Chers amis, cela a été une grande joie pour nous d'être avec vous les six derniers jours, et vous avez arrosé de nombreuses bonnes graines en nous. S'il-vous-plaît, souvenez-vous, quand vous retournez à votre ville, essayez de créer un groupe de pratiquants afin d'organiser les récitations des cinq entraînements de pleine conscience, organiser des cérémonies de thé, organiser des sessions de méditation assise, organiser des sessions de méditation marchée, pour nourrir notre pratique. Et nous sommes la continuation du Bouddha. Chacun de nous devrait être une torche afin d'aider à transmettre la lumière du Bouddha à la prochaine génération. Et nous avons la chance d'être ensemble de nouveau dans le futur. Les monastiques et les enfants sont invités à se lever et nous allons chanter quelque chose ensemble, pour offrir nos remerciements au Bouddha et maîtres qui nous ont aidé, supporté durant cette retraite. Après ceci, nous ferons une méditation marchée ensemble. Les enfants sont invités à se lever avec les monastiques, et nous allons chanter la chanson : 'No coming, no going' (Sans venir, sans partir). Les enfants sont invités ici en haut, et aussi les membres de l'ordre de l'inter-être, s'il-vous-plaît, levez-vous.

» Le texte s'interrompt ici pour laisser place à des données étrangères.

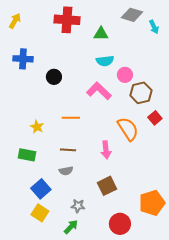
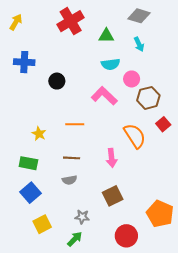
red cross: (67, 20) -> (71, 21), turned -35
cyan arrow: (154, 27) -> (139, 44), moved
blue square: (41, 189) -> (31, 193), moved
orange pentagon: (152, 203) -> (160, 214), turned -30
yellow square: (40, 213) -> (42, 224), turned 30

No coming, no going, no after, no before, I hold you close to me, I release you to be so free, because I am in you, and you are in me, because I am in you, and you are in me.
Sans venir, sans partir, ni avant, ni après, je te tiens près de moi, et je te laisse pour être libre, parce que je suis en toi, et tu es en moi, parce que je suis en toi, et tu es en moi.
No coming, no going, no after, no before, I hold you close to me, I release you to be so free, because I am in you, and you are in me, because I am in you, and you are in me.